Abstract
Metastatic cancer of unknown primary (CUP) accounts for up to 5% of all new cancer cases, with a 5-year survival rate of only 10%. Accurate identification of tissue of origin would allow for directed, personalized therapies to improve clinical outcomes. Our objective was to use transcriptome sequencing (RNA-Seq) to identify lineage-specific biomarker signatures for the cancer types that most commonly metastasize as CUP (colorectum, kidney, liver, lung, ovary, pancreas, prostate, and stomach). RNA-Seq data of 17,471 transcripts from a total of 3,244 cancer samples across 26 different tissue types were compiled from in-house sequencing data and publically available International Cancer Genome Consortium and The Cancer Genome Atlas datasets. Robust cancer biomarker signatures were extracted using a 10-fold cross-validation method of log transformation, quantile normalization, transcript ranking by area under the receiver operating characteristic curve, and stepwise logistic regression. The entire algorithm was then repeated with a new set of randomly generated training and test sets, yielding highly concordant biomarker signatures. External validation of the cancer-specific signatures yielded high sensitivity (92.0% ± 3.15%; mean ± standard deviation) and specificity (97.7% ± 2.99%) for each cancer biomarker signature. The overall performance of this RNA-Seq biomarker-generating algorithm yielded an accuracy of 90.5%. In conclusion, we demonstrate a computational model for producing highly sensitive and specific cancer biomarker signatures from RNA-Seq data, generating signatures for the top eight cancer types responsible for CUP to accurately identify tumor origin.
Introduction
Metastatic cancer of unknown primary origin (CUP) is an important clinical dilemma, comprising 3% to 5% of all new cancer cases [1], [2]. Without a firm histologic diagnosis, the clinical management of these patients varies widely [3], and despite protocol-driven guidelines, outcomes remain poor. Median survival is 6 to 9 months [4], with a 5-year survival rate of only 10% [5], [6]. The role of chemotherapy in the treatment of occult primary tumors is primarily palliative and does not improve long-term survival; the National Comprehensive Cancer Network (NCCN) panel encourages CUP patient enrollment in clinical trials when possible [7]. An accurate method for distinguishing tumor origin to tailor personalized therapies is therefore critical to the successful management of these malignancies.
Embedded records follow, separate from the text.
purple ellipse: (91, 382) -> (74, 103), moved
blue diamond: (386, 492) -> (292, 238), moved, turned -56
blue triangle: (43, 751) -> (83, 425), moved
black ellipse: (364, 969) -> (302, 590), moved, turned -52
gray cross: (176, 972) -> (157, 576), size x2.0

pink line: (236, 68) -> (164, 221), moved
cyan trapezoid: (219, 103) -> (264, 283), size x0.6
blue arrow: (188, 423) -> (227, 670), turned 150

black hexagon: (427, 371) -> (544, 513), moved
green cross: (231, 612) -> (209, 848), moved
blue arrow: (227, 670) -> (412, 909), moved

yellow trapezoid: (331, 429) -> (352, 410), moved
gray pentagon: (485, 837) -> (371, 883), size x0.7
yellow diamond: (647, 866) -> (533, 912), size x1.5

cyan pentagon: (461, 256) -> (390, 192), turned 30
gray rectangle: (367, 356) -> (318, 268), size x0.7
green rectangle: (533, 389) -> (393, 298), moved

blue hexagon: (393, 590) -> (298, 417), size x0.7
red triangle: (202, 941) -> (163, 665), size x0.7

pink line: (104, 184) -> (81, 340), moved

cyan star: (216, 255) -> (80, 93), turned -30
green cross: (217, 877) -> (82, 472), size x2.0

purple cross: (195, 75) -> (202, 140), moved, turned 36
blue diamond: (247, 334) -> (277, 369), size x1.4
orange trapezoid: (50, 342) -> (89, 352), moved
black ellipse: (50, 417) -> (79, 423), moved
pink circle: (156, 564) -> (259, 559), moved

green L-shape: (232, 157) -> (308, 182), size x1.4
Thus far, there have been a number of studies focused on identifying unique signatures that distinguish among different cancer types, using immunohistochemistry [8], [9], [10], [11], cytogenetic studies [12], [13], [14], comparative microarray analysis [15], [16], [17], [18], [19], [20], [21], [22], combined microarray and quantitative polymerase chain reaction techniques [23], [24], bead-based miRNA profiling [25], and more recently, limited, high-throughput sequencing data combined with microarray [26]. Currently, only qRT-PCR [23], [24] and microarray-based [19], [22] assays are commercially available for use, with diagnostic accuracies ranging from 74 – 85%.
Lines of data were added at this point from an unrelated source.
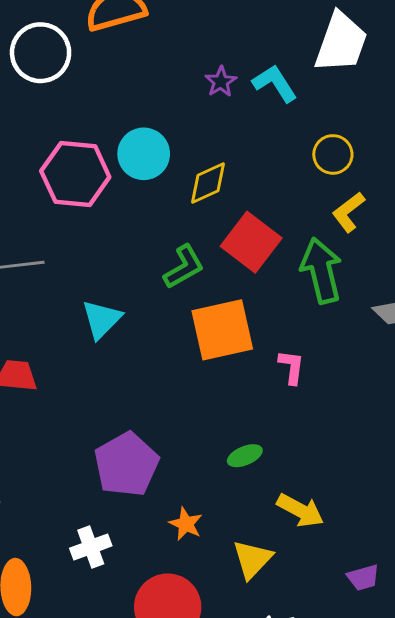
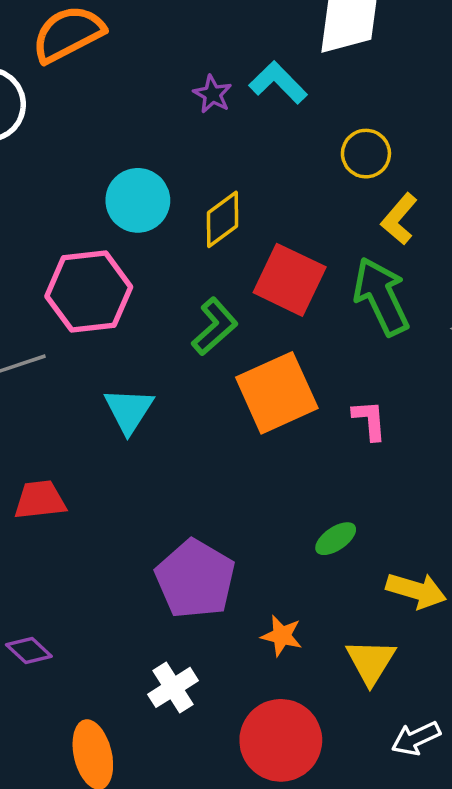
pink hexagon: (75, 174) -> (89, 292), moved

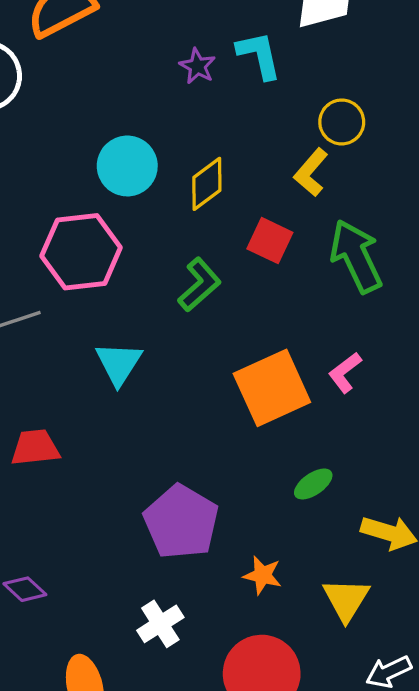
cyan L-shape: (278, 83) -> (259, 55), turned 32
yellow L-shape: (399, 219) -> (311, 172), moved
red square: (290, 280) -> (270, 241), size x0.7
orange square: (277, 393) -> (272, 388), moved
pink L-shape: (370, 420) -> (345, 373), turned -123

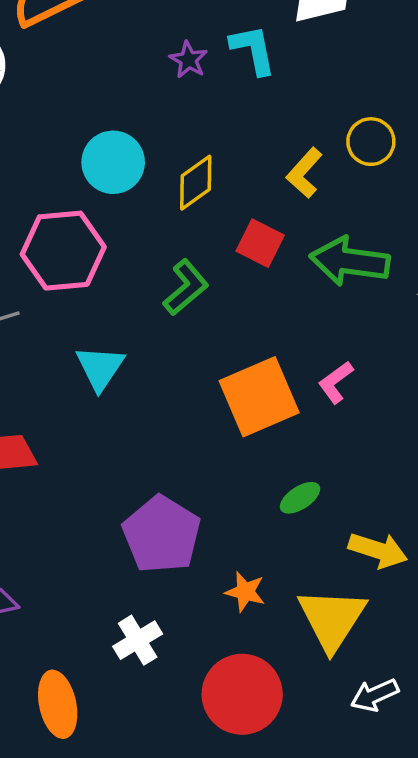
yellow circle: (342, 122) -> (371, 142), moved
green arrow: (356, 256) -> (350, 261), turned -58
yellow triangle: (346, 600) -> (332, 619), size x1.4

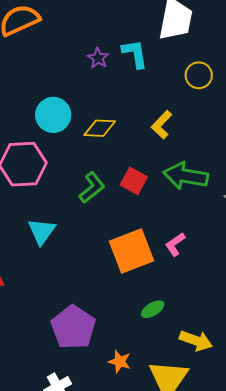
yellow circle: (371, 142) -> (199, 75), moved
yellow diamond: (196, 183) -> (100, 128), turned 36
red square: (260, 243) -> (134, 181), moved

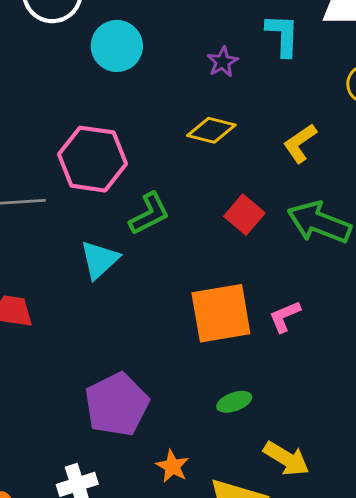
purple star: (98, 58) -> (223, 62), moved
cyan circle: (53, 115) -> (117, 46), moved
green L-shape: (92, 187) -> (149, 214), moved

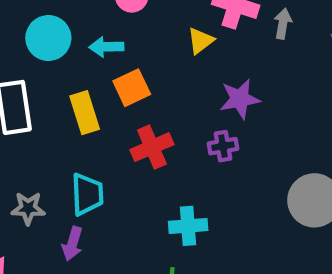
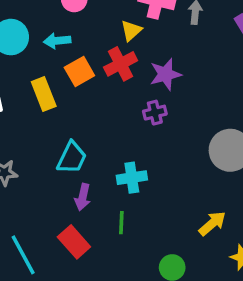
red cross: (152, 147) -> (121, 64), moved
cyan trapezoid: (87, 194) -> (72, 158), moved, turned 32
purple arrow: (72, 244) -> (83, 197), moved

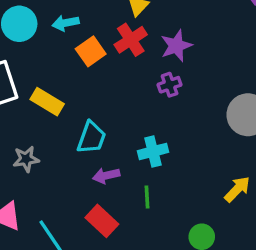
yellow rectangle: (44, 94) -> (47, 102), moved, turned -32
purple arrow: (83, 197) -> (106, 176), turned 70

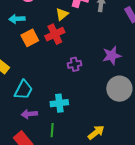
purple star: (176, 46) -> (112, 56), moved
yellow arrow: (237, 189) -> (96, 132), moved

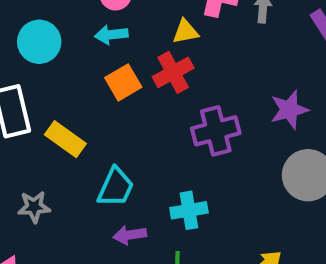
yellow triangle: (62, 14) -> (185, 32), turned 32
cyan arrow: (17, 19) -> (111, 35), moved
purple cross: (75, 64) -> (216, 131), size x1.6

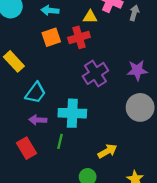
purple cross: (216, 131) -> (95, 73), turned -30
cyan cross: (189, 210) -> (72, 113), size x1.4

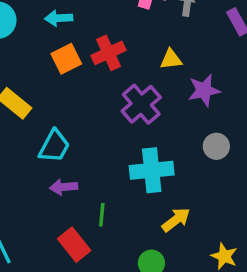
yellow triangle: (90, 17) -> (171, 59), moved
gray circle: (140, 107) -> (216, 146), size x0.6
cyan cross: (72, 113) -> (152, 170), moved
red rectangle: (27, 148) -> (74, 245), moved

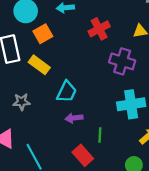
orange square: (66, 59) -> (43, 34), moved
purple cross: (141, 104) -> (122, 61), turned -30

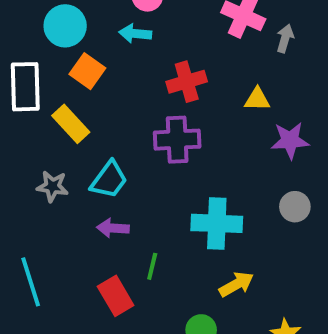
orange square: (43, 34) -> (87, 71), turned -36
purple cross: (122, 61) -> (177, 140), moved, turned -30
gray star: (22, 102) -> (52, 186), moved

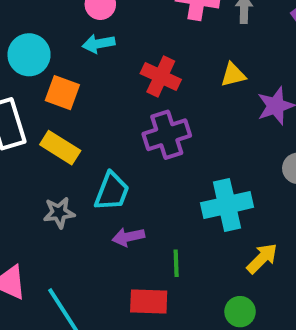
red cross: (187, 82) -> (161, 76), turned -33
red rectangle: (116, 296) -> (149, 301), turned -42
Compared to traditional microarray technology, transcriptome sequencing (RNA-Seq) possesses a number of advantages, including unlimited genome coverage and discovery potential, a greater than 8000-fold dynamic range for quantifying gene expression levels, and the ability to identify splice variants, unmapped genes, and unrecognized non-coding RNAs [27], [28]. The rapidly decreasing cost of high-throughput sequencing methods has also improved the accessibility of these techniques for clinical application and allowed for the generation of large-scale datasets to robustly interrogate such clinical problems as CUP.
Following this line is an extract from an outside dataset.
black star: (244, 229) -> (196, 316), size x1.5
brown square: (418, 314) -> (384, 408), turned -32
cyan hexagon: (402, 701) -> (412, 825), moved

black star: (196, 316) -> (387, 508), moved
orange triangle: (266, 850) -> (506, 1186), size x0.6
In a review of all published autopsies performed on CUP patients who died from cancer progression from 1944 to 2000, a primary tumor was successfully identified post-mortem in 73% of the 884 cases [29]. The most common tissues of origin were lung (27%), pancreas (24%), kidney (6%), colorectum (6%), stomach (5%), liver (5%), ovary (3%), and prostate (3%) [4], [30], [31], [32], [33], [34], [35], [36], [37], [38]. Our objective was therefore to identify lineage-specific biomarker signatures for each of these cancers, using a large, multi-cancer RNA-Seq database to distinguish tissues of origin from among different cancer types.
Material and Methods
Multi-Cancer RNA-Seq Database
Paired-end RNA-Seq data for 364 cancer samples from 22 different tissue types were used to compile a multi-cancer gene expression dataset as previously described [39]. This dataset was then supplemented with publically available RNA-Seq cancer data accessed from the International Cancer Genome Consortium [40] and The Cancer Genome Atlas [41]. This included four additional cancer types (acute myeloid leukemia, endometrial cancer, head and neck squamous cancer, and lung cancer). The dataset was restricted to those transcripts commonly annotated across all three datasets. The final composite data matrix was comprised of gene expression readouts for 17,471 transcripts from 3,244 cancer samples (139 cancer cell lines and 3,105 tissues) across 26 cancer types.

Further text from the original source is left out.